PFFS plans are the closest thing to direct privatization of traditional Medicare. To a good approximation you can think of them as private organizations that get paid to do what the government already does. For more background reading on MA and PFFS plans see my prior post Medicare’s Structure and Payment Systems, Part II: Medicare Advantage.
The article makes two main contributions. The first is a 2001-2009 time series of Medicare payments to MA and PFFS plans relative to the average cost of a beneficiary enrolled in traditional FFS Medicare. To the authors’ knowledge such a time series had not yet been provided elsewhere (it is a non-trivial exercise to compute this time series in a consistent manner).
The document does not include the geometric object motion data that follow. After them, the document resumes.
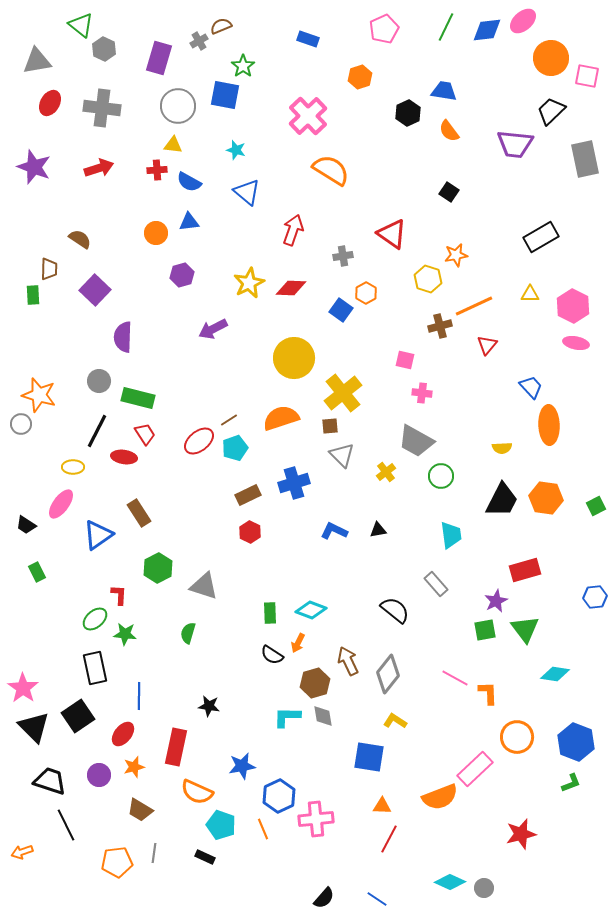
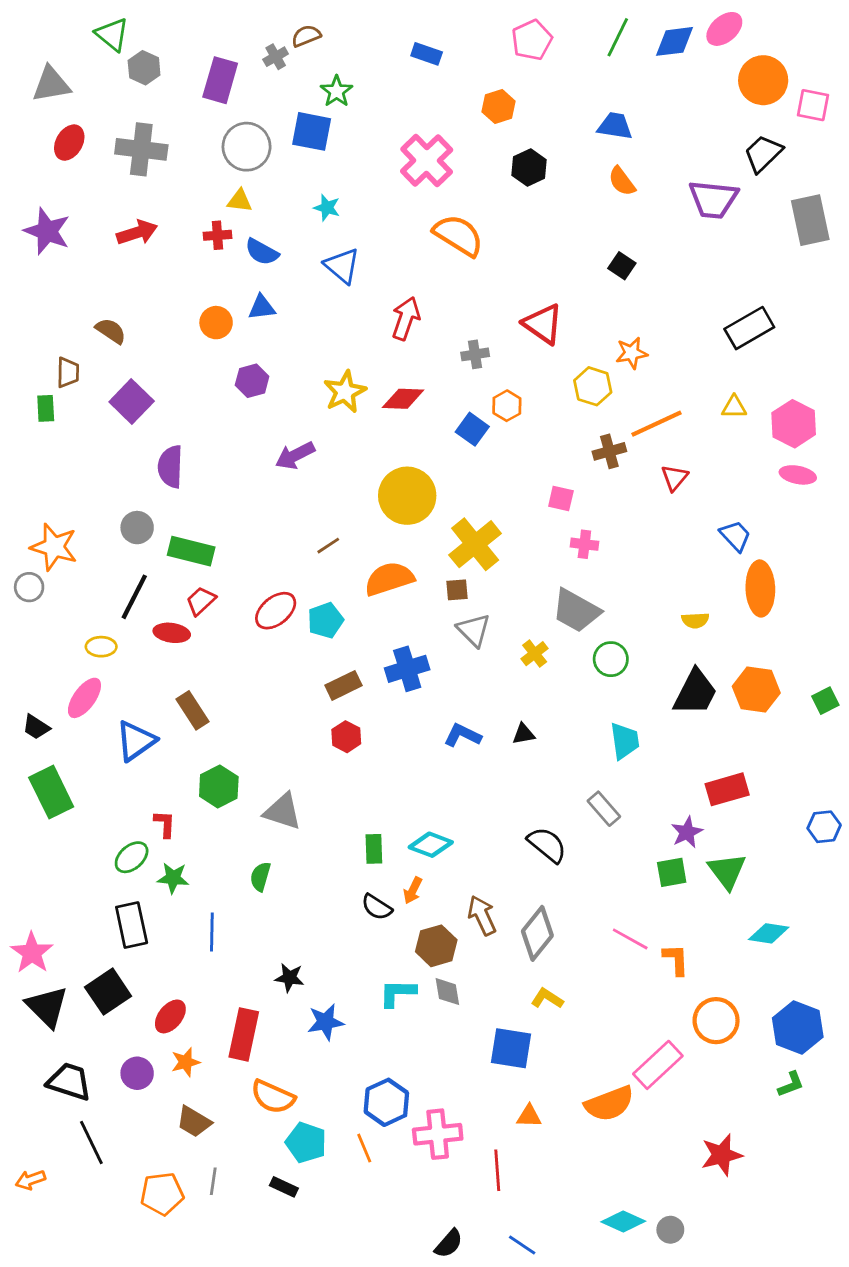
black hexagon: (408, 113) -> (529, 167), moved
brown line: (229, 420) -> (328, 546), moved
red trapezoid: (145, 434) -> (201, 601), turned -100
green rectangle: (37, 572) -> (51, 792), size x1.8
blue line: (139, 696) -> (212, 932), moved
blue star: (242, 766) -> (325, 1022), moved
red line: (389, 839) -> (497, 1170), moved, turned -32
The time series is shown below (click to enlarge). It reveals that, relative to FFS costs, payments to MA (thin solid line) and PFFS plans (dashed line) have been above one in all years and particularly high since 2004. Subsequent to the increase in payments since beginning in 2004, enrollment in PFFS plans increased dramatically (thick solid line). (There is a technical detail pertaining to a change in payment methodology beginning in 2006. That’s why the term “benchmark” (or “B’mark”) is used in the figure. Roughly speaking you can interpret this as the payment to plans. More accurately it is the maximum possible payment.)
To make it explicit, that MA or PFFS payment relative to FFS costs is above one means that it costs Medicare (and taxpayers) more to cover the care of a beneficiary enrolled in an MA plan than in traditional FFS. The extra payment to MA plans is supposed to be used to provide coverage more generous than that available under FFS Medicare and at least some of it does since MA benefits are richer and cost sharing lower than FFS Medicare.
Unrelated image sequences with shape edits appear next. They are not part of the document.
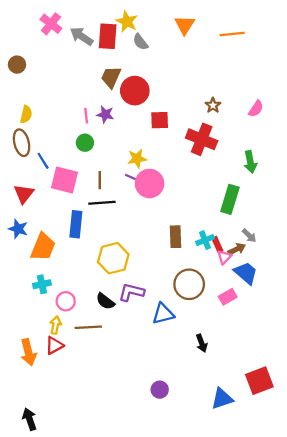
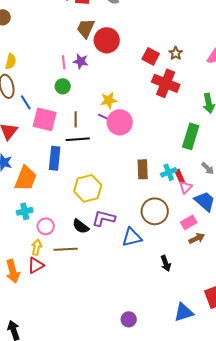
red square: (160, 120) -> (151, 56), moved, turned 30
brown arrow: (237, 249) -> (197, 238), moved
purple circle: (160, 390) -> (129, 319), moved

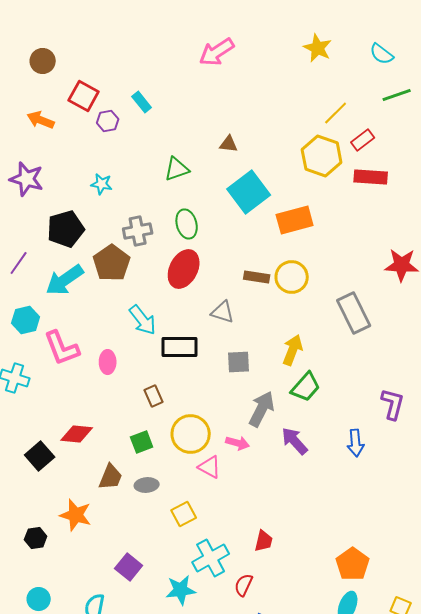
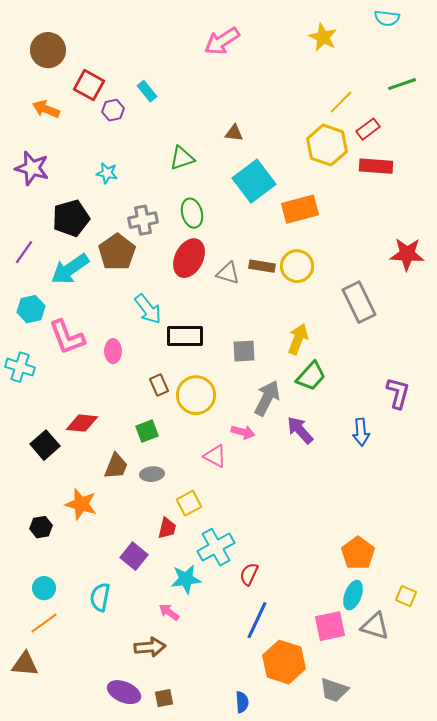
cyan semicircle: (382, 54) -> (387, 18), moved, turned -30
brown circle: (43, 61) -> (48, 50), size x1.4
gray triangle: (223, 312) -> (228, 273), moved
yellow circle: (191, 434) -> (196, 395), moved
red trapezoid: (264, 541) -> (167, 528), moved

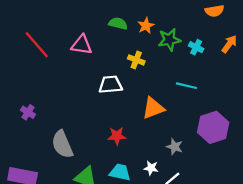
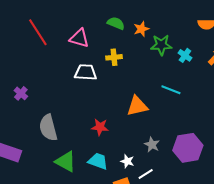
yellow cross: (136, 60) -> (114, 57), moved, turned -35
white trapezoid: (110, 84) -> (86, 72), moved
purple hexagon: (213, 127) -> (188, 148), moved

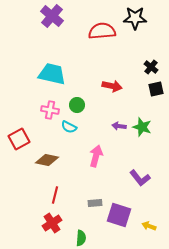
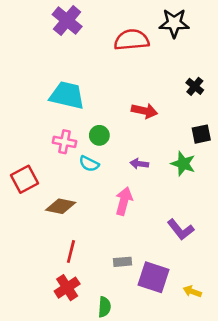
black square: (156, 89) -> (201, 134), moved
purple arrow: (119, 126) -> (139, 164), moved

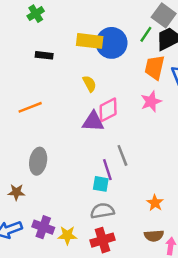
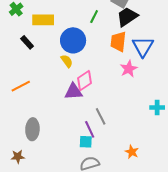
green line: (146, 34) -> (94, 17), moved
yellow rectangle: (90, 41) -> (43, 20), moved
blue circle: (112, 43) -> (73, 40), moved
black rectangle: (44, 55) -> (27, 42), turned 48
pink star: (151, 102) -> (129, 69), moved

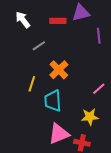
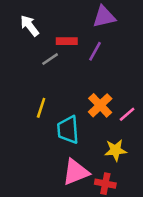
red rectangle: (58, 21) -> (67, 41), moved
purple line: (99, 36) -> (95, 51), moved, turned 35
orange cross: (59, 70) -> (100, 105), moved

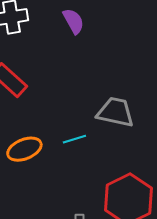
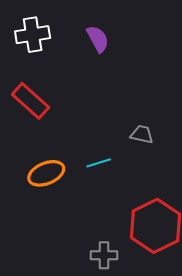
gray trapezoid: (115, 112) -> (142, 134), size x0.6

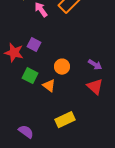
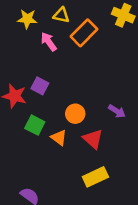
red triangle: (95, 87) -> (93, 139), moved
yellow rectangle: (65, 120) -> (95, 177), moved

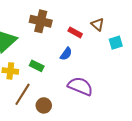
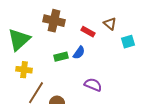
green rectangle: (37, 66) -> (61, 57), moved, turned -40
purple semicircle: (80, 86) -> (93, 85), size x0.7

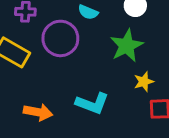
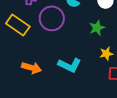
green star: (127, 46) -> (97, 28), size x0.7

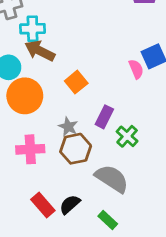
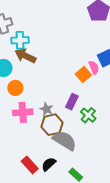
orange square: (76, 82) -> (83, 74), moved
orange circle: (25, 96) -> (15, 88), size x0.6
pink cross: (30, 149) -> (23, 112), moved
gray semicircle: (112, 179) -> (65, 141), moved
But why are are taxpayers paying private plans more to do a job that has traditionally been done by the federal government for lower cost? Of course the answer is “politics.” There has been an effort to expand the role of private plans in Medicare, in particular attracting them to rural areas with payment rates higher in proportion to FFS costs relative to non-rural areas. In rural areas provider networks are costly or impossible to set up due to the lower density of providers. Since PFFS plans are not required to establish provider networks they have disproportionately thrived in rural areas (relative to other MA plans). Hence, PFFS plans are the costliest plan type, relative to FFS. This is widely known and the article makes the point again with a 2001-2009 time series.
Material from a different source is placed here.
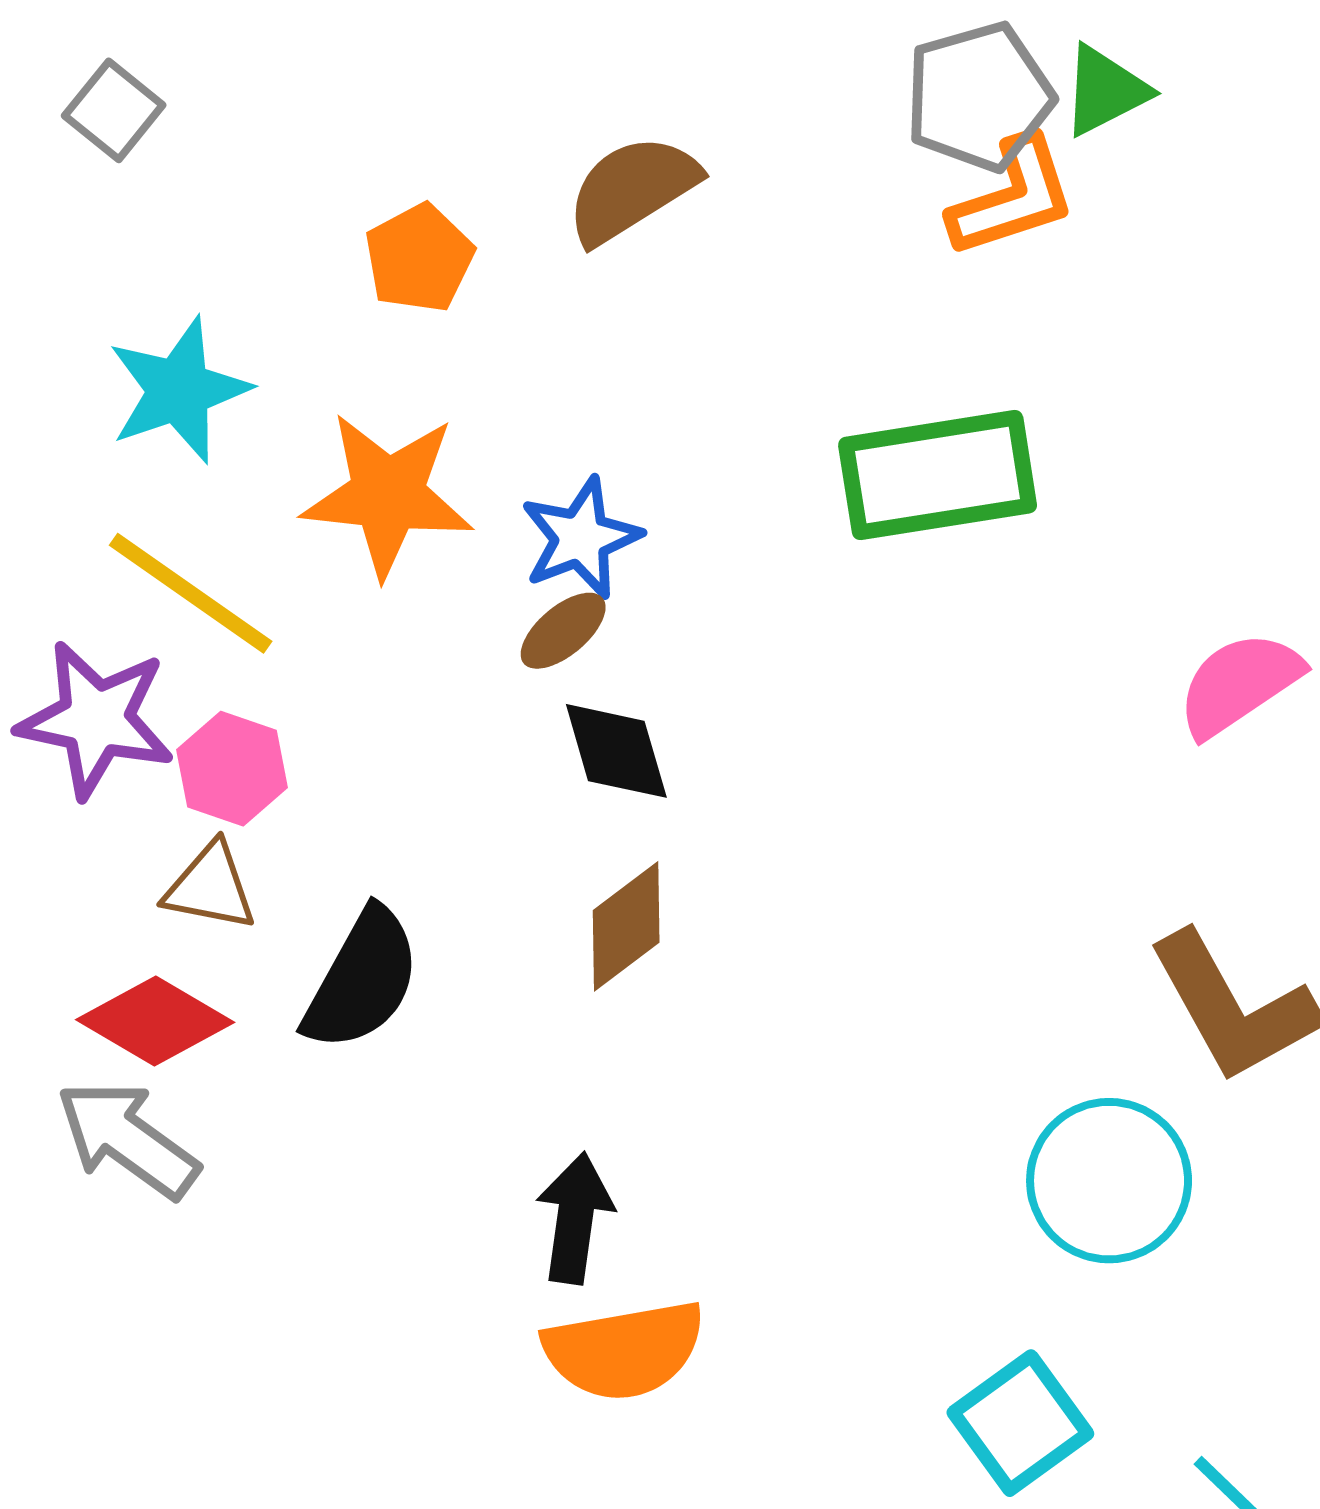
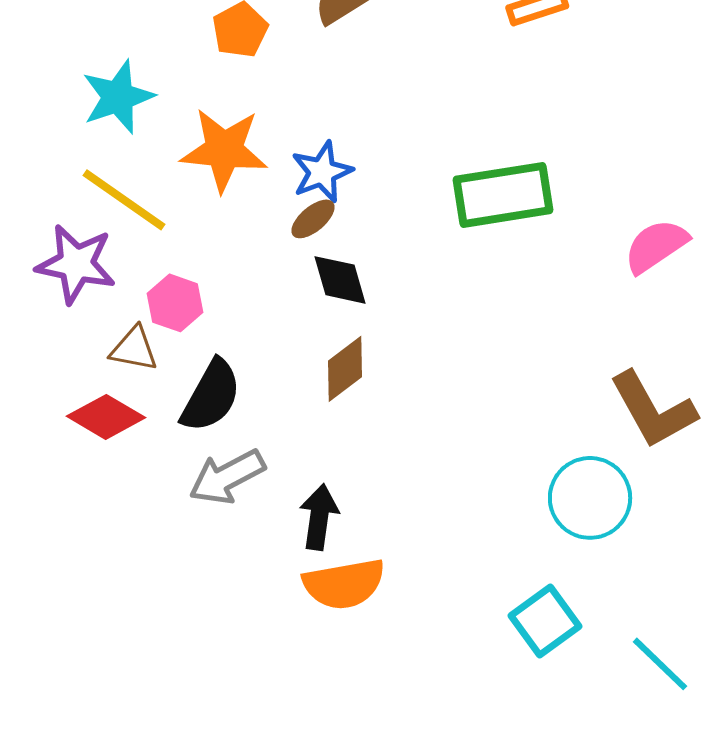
green rectangle: (938, 475) -> (503, 195), moved
pink hexagon: (232, 769) -> (175, 303), moved
gray arrow: (128, 1139) -> (227, 477), moved, turned -64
The second main contribution of the paper is to illustrate with a simulation what might happen if payments to private plans are cut, as has been proposed by MedPAC, CBO, and others. After estimating a model of PFFS participation in Medicare using public data, my co-authors and I simulated the effect of implementing payment parity (payments at 100% of FFS cost). We find that such a policy would nearly wipe out PFFS plans, reducing their participation by 85%.
This degree of payment reduction appears to be the direction the Administration and Congress want to go. Of course they won’t just cut payments to PFFS plans but to all of MA. Many beneficiaries will lose the generous coverage they currently enjoy under the program, but taxpayer dollars will be saved (or, rather, redirected into health reform).